Lifting the Hyde restrictions could ease the cost of paying for an abortion.

That messaging has proven effective, especially as Republican-controlled state legislatures continue restricting access to abortion, McKinney said. Now, more Democrats are willing to take a strong stance on abortion rights in response. This was especially apparent in the 2020 Democratic presidential primary, when several front-runners, including then-California Sen. Kamala D. Harris, vowed to strike the amendment.

Biden himself cited this when he explained his reversal on Hyde in 2019: “There was sufficient monies and circumstances where women were able to exercise that right, women of color, poor women."

“It was not under attack,” Biden said. “As it is now."

What’s next for Biden’s budget?

Republicans are expected to push back on Biden’s proposal and will probably reinstate the Hyde Amendment during budget negotiations.

Danny Weiss, director of the government affairs program at the Century Foundation, a progressive think tank, predicted a hard road ahead for the amendment’s opponents: Without a 60-vote majority, 10 Republicans would need to come out in favor of striking Hyde, or risk having the budget derailed by a filibuster.

Choosing between the Health and Human Services budget and the Hyde Amendment is “going to be a difficult decision for people to make,” Weiss said.

In a letter sent to congressional leadership last month, antiabortion activists urged lawmakers to fight for the Hyde language.

“Congress has the duty and privilege to continue this legacy of protecting the vulnerable,” they wrote.

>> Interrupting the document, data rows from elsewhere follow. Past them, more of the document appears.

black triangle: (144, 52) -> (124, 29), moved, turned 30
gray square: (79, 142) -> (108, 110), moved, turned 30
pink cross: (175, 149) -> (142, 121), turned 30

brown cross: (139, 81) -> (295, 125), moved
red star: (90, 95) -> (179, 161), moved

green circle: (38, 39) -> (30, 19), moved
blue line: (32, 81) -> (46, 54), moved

The Hyde Amendment is “a piece of a much larger puzzle,” said Alina Salganicoff, senior vice president and director of women’s health policy at the Kaiser Family Foundation

This is because in the past 10 years, many states have imposed abortion restrictions on private insurance plans, on top of banning coverage from publicly funded ones. Whether someone can use Medicaid to help fund their abortions would still depend on the state they live: the reimbursement rates, the availability of providers and state laws.

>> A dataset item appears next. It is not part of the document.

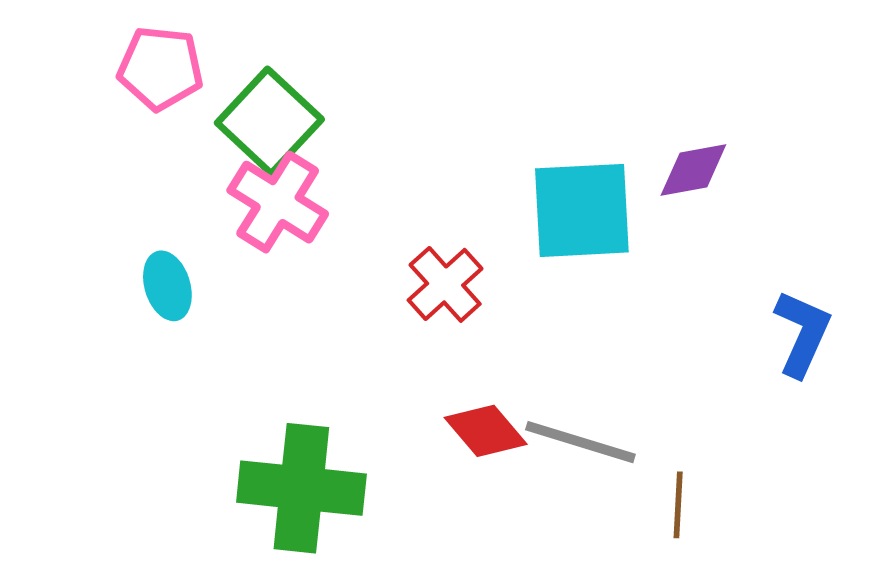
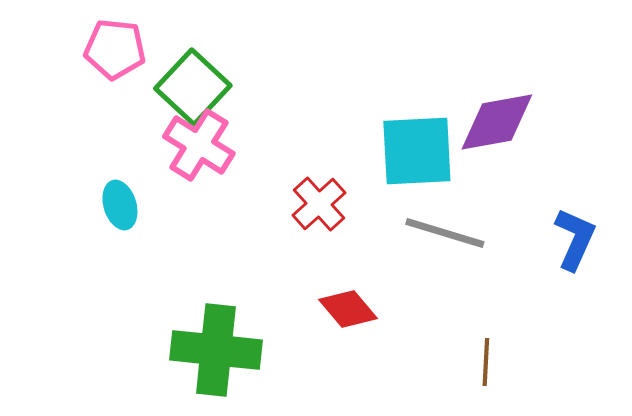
purple diamond: (693, 170) -> (497, 122), size x1.5
gray line: (580, 442) -> (445, 233), moved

To substantially expand Medicaid coverage, additional legislation is necessary to bar states from imposing their own coverage restrictions, Salganicoff added.

A handful of states, including New York, Washington and California, have mandated abortion coverage in Medicaid, private insurance and Affordable Care Act plans.

Experts agree that Biden’s Hyde-free budget is unlikely to get passed, but it represents an important shift, McKinney said.

“It does show real cultural and social movement, even if it doesn’t get reflected in legislative change.”